#### What to do
You are asked to copy the entire listing exactly, apart from its pictures.
::::::::::
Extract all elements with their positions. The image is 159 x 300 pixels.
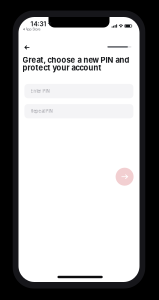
staticText: App Store bbox=[26, 27, 40, 31]
staticText: protect your account bbox=[22, 63, 102, 72]
staticText: Great, choose a new PIN and bbox=[22, 55, 130, 64]
button[interactable]: Next bbox=[116, 168, 134, 186]
staticText: 14:31 bbox=[30, 20, 46, 28]
button[interactable]: Enter PIN bbox=[24, 84, 133, 98]
button[interactable]: Back bbox=[20, 40, 35, 54]
staticText: Repeat PIN bbox=[31, 109, 53, 114]
button[interactable]: Repeat PIN bbox=[24, 104, 133, 118]
staticText: Enter PIN bbox=[31, 88, 50, 94]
::::::::::
#### Written answer
Extract all elements with their positions. The image is 159 x 300 pixels.
staticText: App Store bbox=[26, 27, 40, 31]
staticText: protect your account bbox=[22, 63, 102, 72]
staticText: Great, choose a new PIN and bbox=[22, 55, 130, 64]
button[interactable]: Next bbox=[116, 168, 134, 186]
staticText: 14:31 bbox=[30, 20, 46, 28]
button[interactable]: Enter PIN bbox=[24, 84, 133, 98]
button[interactable]: Back bbox=[20, 40, 35, 54]
staticText: Repeat PIN bbox=[31, 109, 53, 114]
button[interactable]: Repeat PIN bbox=[24, 104, 133, 118]
staticText: Enter PIN bbox=[31, 88, 50, 94]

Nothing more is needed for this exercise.